As evidenced by the way the projects are governed, the way the software is written, and the enthusiastic acceptance of its users, Jakarta has clearly put a stake in the ground that causes all proprietary software developers to sit up and take notice.

What has made the project so successful? No one thing, really. It is the sum of all the parts that make it a powerful, cohesive development organization. But if one had to single out a factor that has had more influence than any other, it would be the idea that community is more important than software. In other words, the democratic cooperation of many minds is better than a closed caste system of developers working for a single (usually corporate) entity.

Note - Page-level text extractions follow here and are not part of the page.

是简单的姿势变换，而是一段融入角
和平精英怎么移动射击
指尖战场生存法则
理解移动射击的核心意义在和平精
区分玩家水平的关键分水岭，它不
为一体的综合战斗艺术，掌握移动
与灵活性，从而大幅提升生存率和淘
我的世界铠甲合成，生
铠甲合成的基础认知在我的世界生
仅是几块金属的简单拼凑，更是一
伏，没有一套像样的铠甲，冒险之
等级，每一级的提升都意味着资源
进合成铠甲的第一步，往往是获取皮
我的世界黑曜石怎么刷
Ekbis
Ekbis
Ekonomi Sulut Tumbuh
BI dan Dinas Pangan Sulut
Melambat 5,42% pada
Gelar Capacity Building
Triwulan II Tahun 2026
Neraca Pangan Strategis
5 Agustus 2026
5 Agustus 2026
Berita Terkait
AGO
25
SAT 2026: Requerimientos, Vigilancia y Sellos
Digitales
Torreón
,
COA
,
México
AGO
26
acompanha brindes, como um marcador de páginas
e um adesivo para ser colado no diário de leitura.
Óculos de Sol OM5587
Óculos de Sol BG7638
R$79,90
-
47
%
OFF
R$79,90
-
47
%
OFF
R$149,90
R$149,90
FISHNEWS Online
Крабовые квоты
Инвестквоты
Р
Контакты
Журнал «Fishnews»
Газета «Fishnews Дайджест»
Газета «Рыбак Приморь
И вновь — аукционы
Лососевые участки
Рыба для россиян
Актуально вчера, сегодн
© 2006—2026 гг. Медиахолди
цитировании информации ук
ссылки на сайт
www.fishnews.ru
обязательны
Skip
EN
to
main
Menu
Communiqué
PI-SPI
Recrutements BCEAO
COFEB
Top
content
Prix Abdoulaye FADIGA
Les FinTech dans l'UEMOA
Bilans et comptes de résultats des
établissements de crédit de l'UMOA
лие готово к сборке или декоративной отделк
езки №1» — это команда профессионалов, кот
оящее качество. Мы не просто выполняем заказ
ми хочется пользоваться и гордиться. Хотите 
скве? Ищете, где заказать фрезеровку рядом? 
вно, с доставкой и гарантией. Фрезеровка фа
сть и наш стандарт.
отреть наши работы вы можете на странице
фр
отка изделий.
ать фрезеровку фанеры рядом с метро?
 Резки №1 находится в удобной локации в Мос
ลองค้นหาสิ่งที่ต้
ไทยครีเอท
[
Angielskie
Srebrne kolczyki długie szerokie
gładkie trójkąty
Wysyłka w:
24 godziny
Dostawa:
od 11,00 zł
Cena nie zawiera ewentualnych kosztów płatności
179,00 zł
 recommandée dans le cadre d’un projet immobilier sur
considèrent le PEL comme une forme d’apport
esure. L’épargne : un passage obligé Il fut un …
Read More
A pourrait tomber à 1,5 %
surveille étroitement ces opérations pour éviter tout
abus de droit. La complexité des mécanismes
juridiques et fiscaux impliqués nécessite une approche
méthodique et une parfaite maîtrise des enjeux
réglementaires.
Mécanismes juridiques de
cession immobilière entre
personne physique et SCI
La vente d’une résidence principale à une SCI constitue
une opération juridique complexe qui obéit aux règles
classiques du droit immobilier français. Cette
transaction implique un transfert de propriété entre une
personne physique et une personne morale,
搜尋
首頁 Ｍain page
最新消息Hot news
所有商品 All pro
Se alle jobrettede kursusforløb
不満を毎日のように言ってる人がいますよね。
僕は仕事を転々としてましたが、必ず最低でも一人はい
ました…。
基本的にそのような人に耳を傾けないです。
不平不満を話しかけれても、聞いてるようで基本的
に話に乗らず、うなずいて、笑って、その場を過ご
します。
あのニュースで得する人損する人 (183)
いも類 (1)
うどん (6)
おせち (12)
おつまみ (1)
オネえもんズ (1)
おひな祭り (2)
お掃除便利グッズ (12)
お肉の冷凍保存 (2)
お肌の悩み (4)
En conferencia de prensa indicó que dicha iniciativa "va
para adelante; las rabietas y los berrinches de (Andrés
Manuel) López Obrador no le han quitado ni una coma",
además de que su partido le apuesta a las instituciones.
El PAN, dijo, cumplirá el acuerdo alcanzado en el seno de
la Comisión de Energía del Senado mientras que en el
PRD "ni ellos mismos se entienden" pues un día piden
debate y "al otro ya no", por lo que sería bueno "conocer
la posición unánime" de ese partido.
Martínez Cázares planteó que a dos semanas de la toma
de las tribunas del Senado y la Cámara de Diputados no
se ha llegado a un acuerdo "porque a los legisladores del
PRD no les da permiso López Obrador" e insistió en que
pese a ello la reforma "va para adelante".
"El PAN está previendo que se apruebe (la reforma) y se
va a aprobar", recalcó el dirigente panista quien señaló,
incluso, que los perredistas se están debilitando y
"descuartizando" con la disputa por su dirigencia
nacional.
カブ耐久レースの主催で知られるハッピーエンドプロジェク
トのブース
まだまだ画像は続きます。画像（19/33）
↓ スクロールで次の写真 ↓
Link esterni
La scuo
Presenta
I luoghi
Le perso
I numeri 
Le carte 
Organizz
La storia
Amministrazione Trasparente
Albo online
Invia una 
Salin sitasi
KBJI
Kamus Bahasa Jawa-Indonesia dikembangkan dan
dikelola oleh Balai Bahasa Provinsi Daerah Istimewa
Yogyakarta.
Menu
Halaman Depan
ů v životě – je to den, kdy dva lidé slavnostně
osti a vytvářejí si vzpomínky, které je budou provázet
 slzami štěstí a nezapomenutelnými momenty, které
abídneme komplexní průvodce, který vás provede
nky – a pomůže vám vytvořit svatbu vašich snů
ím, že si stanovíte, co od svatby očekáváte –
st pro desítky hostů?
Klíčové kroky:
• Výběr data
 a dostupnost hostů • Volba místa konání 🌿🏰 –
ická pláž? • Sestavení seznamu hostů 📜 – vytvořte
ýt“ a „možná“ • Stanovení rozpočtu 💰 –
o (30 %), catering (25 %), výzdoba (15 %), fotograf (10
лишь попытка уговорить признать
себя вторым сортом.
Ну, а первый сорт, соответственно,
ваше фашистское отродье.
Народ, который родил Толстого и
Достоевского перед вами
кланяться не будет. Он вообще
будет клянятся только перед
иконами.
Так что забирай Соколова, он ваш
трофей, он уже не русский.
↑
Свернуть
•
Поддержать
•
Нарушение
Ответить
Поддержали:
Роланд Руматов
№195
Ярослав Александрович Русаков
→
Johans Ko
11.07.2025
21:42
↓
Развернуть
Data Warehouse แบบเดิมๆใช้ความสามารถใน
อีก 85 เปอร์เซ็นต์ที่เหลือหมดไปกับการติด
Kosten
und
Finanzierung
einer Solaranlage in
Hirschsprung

The Jakarta software is freely available to anyone who wants it. Because of the generally recognized high quality of the software, large corporations have been using it to run critical business functions. The side effect of this is that consultants and developers have sprung up to provide customization services to adapt the software for specific industries. This illustrates an important principle: there is still money to be made from free software.

We have seen that the computing industry has ridden several broad waves of opportunity. First, there was the hardware wave, where much money was invested in the development of new CPUs, memory, and storage devices with sufficient power to get us to the next wave. Large companies like IBM and Digital Equipment Corporation made lots of money during that wave. The second wave, the software wave, saw the likes of Lotus, Novell, and Microsoft rise to the top as they capitalized on the need for software and applications to meet the needs of business. The next wave is one of services, where end users are no longer interested in what's under the covers as long as one can get the desired content when one wants it.

Note that the first two waves ended when the bottom dropped out of the price-performance model of the respective wave. The commoditization of PCs has driven the profits out of hardware. Likewise, free software is making it nearly impossible to make money from selling software anymore. The profitability point now resides at the service end of the spectrum. When everyone can get any piece of software or hardware for a negligible cost, then service (largely through customization) becomes the differentiator. As of this writing, this is already occurring with service offerings such as the Red Hat Network and various premium services offered by the media outlets such as CNN and the New York Times. We have moved from the mass production of the Industrial Era to the mass customization of the Information Age.

So keep an eye on what happens to the Apache Jakarta Project. It is a microcosm of what's happening to the best of the open-source development community at large.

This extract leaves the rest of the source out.